For count/search/suggest operations. Thread pool type is fixed with a size of int(( # of allocated processors * 3) / 2) + 1, and queue_size of 1000.

So, according to me each node has a

  • thread pool of 7 as number of processors is ((4*3)/2) + 1.
  • The queue size for the same is 1000.
  • This means number of threads available in the entire cluster = 8 (# data nodes) * 7 (# thread pool each node)= 56

Assuming 1 search request hits all indices in worst case

  • Each request will produce number of indices * number of shards number of requests in the search queue = 12 * 16 = 192
  1. So number of requests that can be worked upon at once = 56/192 ? (which looks wrong)
  2. Number of searches it can hold in queue before rejecting them =
    (num nodes * queue size per node)/(num of sub requests each request produces) = (8 * 1000)/192 ~ 41 requests (which seems quite less).
1 Like

This is very old and has been EOL for years. I would recommend upgrading to a newer version.

How large are these indices?

What is the average shard size?

Does each query target a single index? If not, how many indices does a query target on average?

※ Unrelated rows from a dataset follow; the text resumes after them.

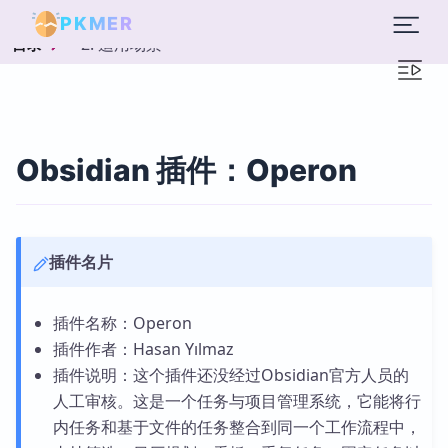
PKMER
2. 适用场景
目录
Obsidian 插件：Operon
插件名片
插件名称：Operon
插件作者：Hasan Yılmaz
插件说明：这个插件还没经过Obsidian官方人员的
人工审核。这是一个任务与项目管理系统，它能将行
内任务和基于文件的任务整合到同一个工作流程中，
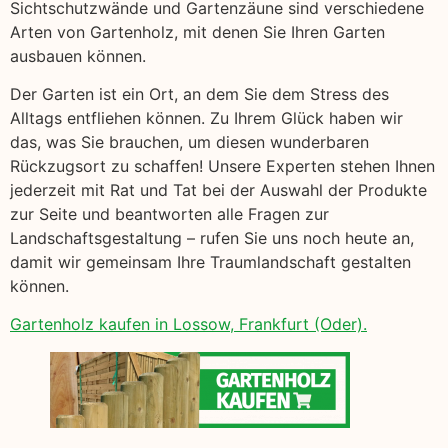
Sichtschutzwände und Gartenzäune sind verschiedene
Arten von Gartenholz, mit denen Sie Ihren Garten
ausbauen können.
Der Garten ist ein Ort, an dem Sie dem Stress des
Alltags entfliehen können. Zu Ihrem Glück haben wir
das, was Sie brauchen, um diesen wunderbaren
Rückzugsort zu schaffen! Unsere Experten stehen Ihnen
jederzeit mit Rat und Tat bei der Auswahl der Produkte
zur Seite und beantworten alle Fragen zur
Landschaftsgestaltung – rufen Sie uns noch heute an,
damit wir gemeinsam Ihre Traumlandschaft gestalten
können.
Gartenholz kaufen in Lossow, Frankfurt (Oder).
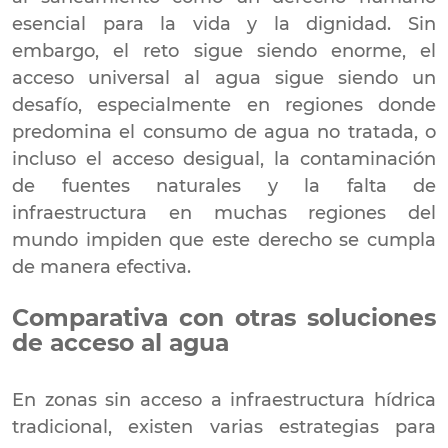
esencial para la vida y la dignidad. Sin
embargo, el reto sigue siendo enorme, el
acceso universal al agua sigue siendo un
desafío, especialmente en regiones donde
predomina el consumo de agua no tratada, o
incluso el acceso desigual, la contaminación
de fuentes naturales y la falta de
infraestructura en muchas regiones del
mundo impiden que este derecho se cumpla
de manera efectiva.
Comparativa con otras soluciones
de acceso al agua
En zonas sin acceso a infraestructura hídrica
tradicional, existen varias estrategias para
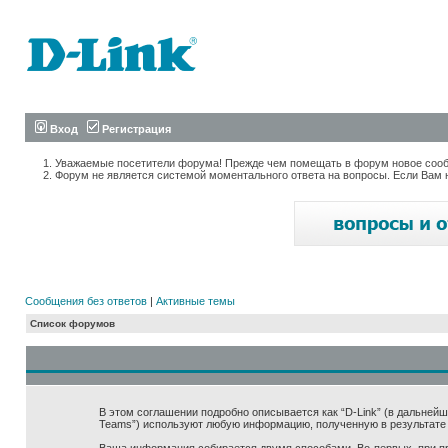
Вход
Регистрация
Уважаемые посетители форума! Прежде чем помещать в форум новое сообщ
Форум не является системой моментального ответа на вопросы. Если Вам 
Сообщения без ответов
|
Активные темы
Список форумов
В этом соглашении подробно описывается как “D-Link” (в дальнейшем “
Teams”) используют любую информацию, полученную в результате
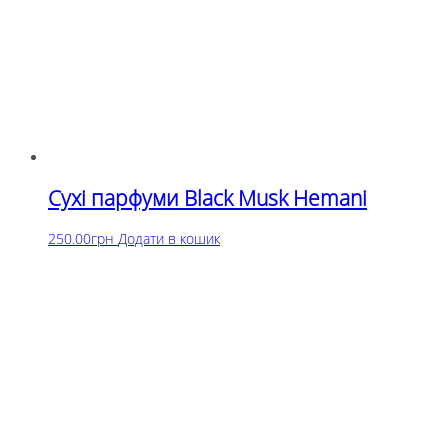
Сухі парфуми Black Musk Hemani
250.00
грн
Додати в кошик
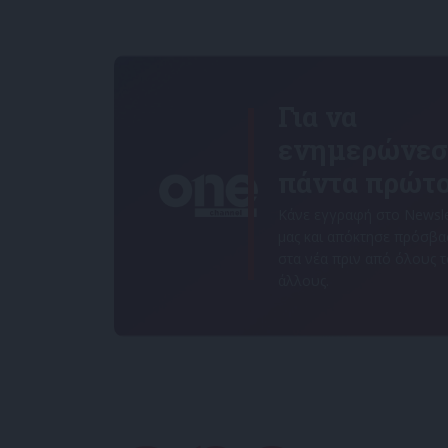
Για να
ενημερώνεσ
πάντα πρώτο
Κάνε εγγραφή στο Newsle
μας και απόκτησε πρόσβ
στα νέα πριν από όλους 
άλλους.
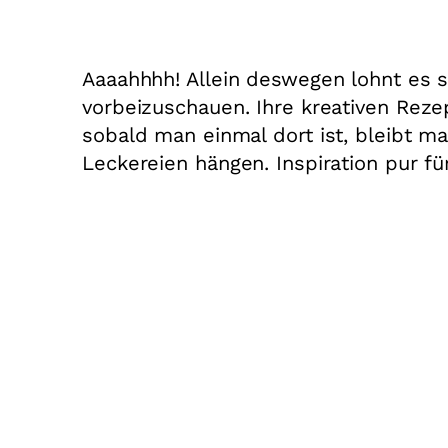
Aaaahhhh! Allein deswegen lohnt es s
vorbeizuschauen. Ihre kreativen Reze
sobald man einmal dort ist, bleibt ma
Leckereien hängen. Inspiration pur für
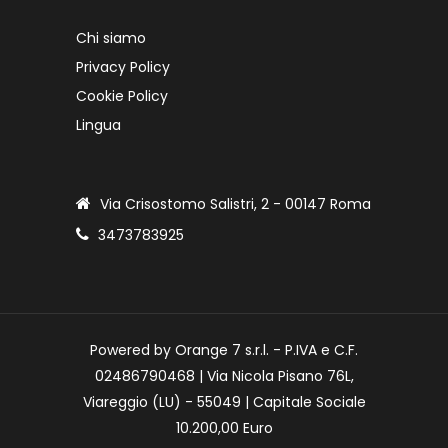
Chi siamo
Privacy Policy
Cookie Policy
Lingua
Via Crisostomo Salistri, 2 - 00147 Roma
3473783925
Powered by Orange 7 s.r.l. - P.IVA e C.F.
02486790468 | Via Nicola Pisano 76L,
Viareggio (LU) - 55049 | Capitale Sociale
10.200,00 Euro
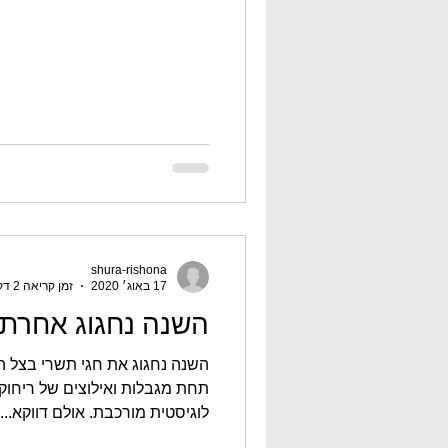
shura-rishona
17 באוג׳ 2020
זמן קריאה 2 דקות
השנה נחגוג אחרת
תחת מגבלות ואילוצים של ריחו
לוגיסטית מורכבת. אולם דווקא...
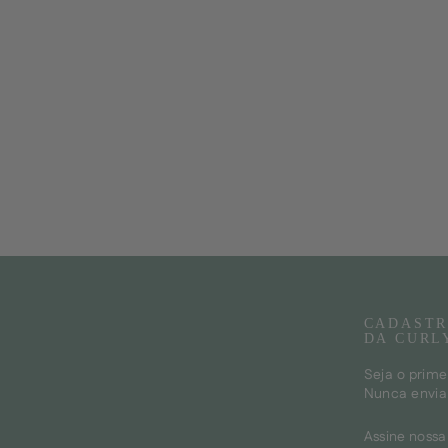
CADASTR
DA CURL
Seja o prime
Nunca envia
ASSINE
INSCREV
NOSSA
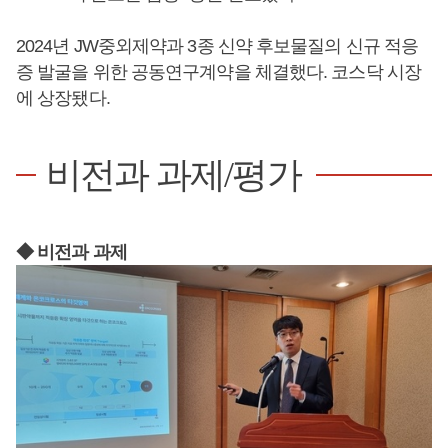
2024년 JW중외제약과 3종 신약 후보물질의 신규 적응
증 발굴을 위한 공동연구계약을 체결했다. 코스닥 시장
에 상장됐다.
비전과 과제/평가
◆ 비전과 과제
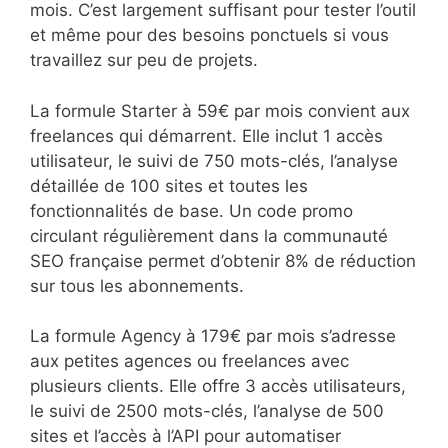
mois. C’est largement suffisant pour tester l’outil
et même pour des besoins ponctuels si vous
travaillez sur peu de projets.
La formule Starter à 59€ par mois convient aux
freelances qui démarrent. Elle inclut 1 accès
utilisateur, le suivi de 750 mots-clés, l’analyse
détaillée de 100 sites et toutes les
fonctionnalités de base. Un code promo
circulant régulièrement dans la communauté
SEO française permet d’obtenir 8% de réduction
sur tous les abonnements.
La formule Agency à 179€ par mois s’adresse
aux petites agences ou freelances avec
plusieurs clients. Elle offre 3 accès utilisateurs,
le suivi de 2500 mots-clés, l’analyse de 500
sites et l’accès à l’API pour automatiser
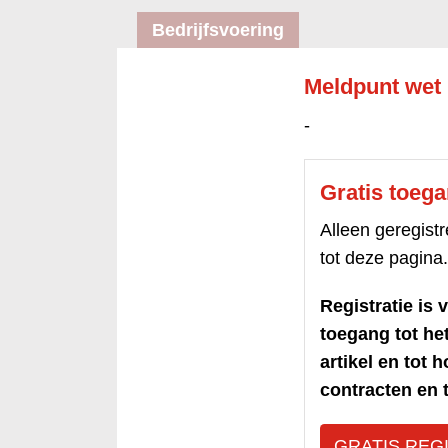
Bedrijfsvoering
Meldpunt wet 
-
Gratis toeg
Alleen geregis
tot deze pagina.
Registratie is v
toegang tot h
artikel en tot 
contracten en t
GRATIS REG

Sounds about right. Each query will result in a lot of shards needing to be searched, which will fill up the queues. If you want to optimise for the number of parallel queries that can be handled, you generally want to query as few shards as possible and potentially increase the number of CPU cores to handle more work in parallel. Increasing CPU naturally assumes you have enough disk I/O performance for this not to be a bottleneck.

Thanks Christian for your reply.

How large are these indices?

  • Each index has about 80 million records, store.size ~200 gb, pri.store.size~100 gb

What is the average shard size?

  • Average Primary Shard Size would be 100/16 ~ 6.25 gb

Does each query target a single index? If not, how many indices does a query target on average?

  • I usually run my query on an alias which has 12 indexes under it.
    I am not sure how Elasticsearch handles it internally. Can you guide me how I can find how many indices does a query target on average?

This is quite small. I would recommend trying setting the number of primary shards to 6 to see how that affects latencies. If still acceptable you may try reducing it even futher, maybe down to 3. The optimum shard size will depend on the data and type of queries you are running, so you will need to test.

This means all shards will be queried, which will fill up the queues faster. If possible I would recommend trying to minimize the indices targeted.

I would also recommend ensuring that you are not suffering from disk I/O bottlenecks as this often is the limiting factor in a cluster.

This topic was automatically closed 28 days after the last reply. New replies are no longer allowed.